Supplied data: Begin

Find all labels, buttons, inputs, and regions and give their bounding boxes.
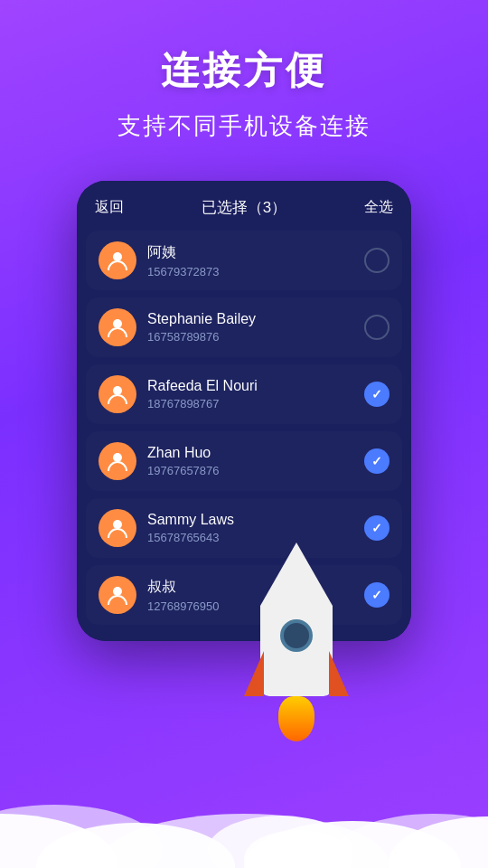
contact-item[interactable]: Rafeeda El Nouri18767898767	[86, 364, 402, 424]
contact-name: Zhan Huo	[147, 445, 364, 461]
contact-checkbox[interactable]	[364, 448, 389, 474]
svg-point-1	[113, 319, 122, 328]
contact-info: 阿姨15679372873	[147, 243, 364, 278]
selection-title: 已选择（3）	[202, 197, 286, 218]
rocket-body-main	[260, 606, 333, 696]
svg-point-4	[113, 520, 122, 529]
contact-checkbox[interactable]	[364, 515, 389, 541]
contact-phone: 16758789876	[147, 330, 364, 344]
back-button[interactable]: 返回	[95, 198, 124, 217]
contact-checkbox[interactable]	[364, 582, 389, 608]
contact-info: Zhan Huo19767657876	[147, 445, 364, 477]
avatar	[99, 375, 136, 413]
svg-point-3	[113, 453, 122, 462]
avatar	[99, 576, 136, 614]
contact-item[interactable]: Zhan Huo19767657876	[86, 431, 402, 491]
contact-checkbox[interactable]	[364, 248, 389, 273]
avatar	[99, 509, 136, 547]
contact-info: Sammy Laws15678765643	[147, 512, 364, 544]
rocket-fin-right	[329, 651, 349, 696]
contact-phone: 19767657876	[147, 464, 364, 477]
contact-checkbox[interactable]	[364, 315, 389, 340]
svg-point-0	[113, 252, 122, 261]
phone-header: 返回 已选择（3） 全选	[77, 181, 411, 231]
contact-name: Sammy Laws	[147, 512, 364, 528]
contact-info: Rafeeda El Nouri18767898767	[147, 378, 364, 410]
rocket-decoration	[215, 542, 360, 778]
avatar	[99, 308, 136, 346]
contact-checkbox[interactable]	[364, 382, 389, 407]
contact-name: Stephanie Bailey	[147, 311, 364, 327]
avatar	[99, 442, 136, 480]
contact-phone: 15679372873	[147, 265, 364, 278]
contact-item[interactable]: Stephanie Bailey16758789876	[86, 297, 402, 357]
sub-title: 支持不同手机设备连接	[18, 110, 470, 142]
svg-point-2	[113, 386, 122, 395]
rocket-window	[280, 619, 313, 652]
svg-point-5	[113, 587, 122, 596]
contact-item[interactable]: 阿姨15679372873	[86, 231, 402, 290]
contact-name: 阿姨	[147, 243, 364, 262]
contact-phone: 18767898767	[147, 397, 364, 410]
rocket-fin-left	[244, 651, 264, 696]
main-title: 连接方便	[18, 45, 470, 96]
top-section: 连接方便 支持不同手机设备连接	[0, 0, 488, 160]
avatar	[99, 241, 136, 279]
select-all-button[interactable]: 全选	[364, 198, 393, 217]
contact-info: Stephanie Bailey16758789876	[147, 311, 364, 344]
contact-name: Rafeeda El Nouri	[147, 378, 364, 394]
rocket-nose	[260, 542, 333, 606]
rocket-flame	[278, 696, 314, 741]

Supplied data: End

* Exercise prompt *
Search the entries above for the string "item". Copy each line that holds it.

* Answer to this task *
contact-item[interactable]: Rafeeda El Nouri18767898767	[86, 364, 402, 424]
contact-item[interactable]: Zhan Huo19767657876	[86, 431, 402, 491]
contact-item[interactable]: Stephanie Bailey16758789876	[86, 297, 402, 357]
contact-item[interactable]: 阿姨15679372873	[86, 231, 402, 290]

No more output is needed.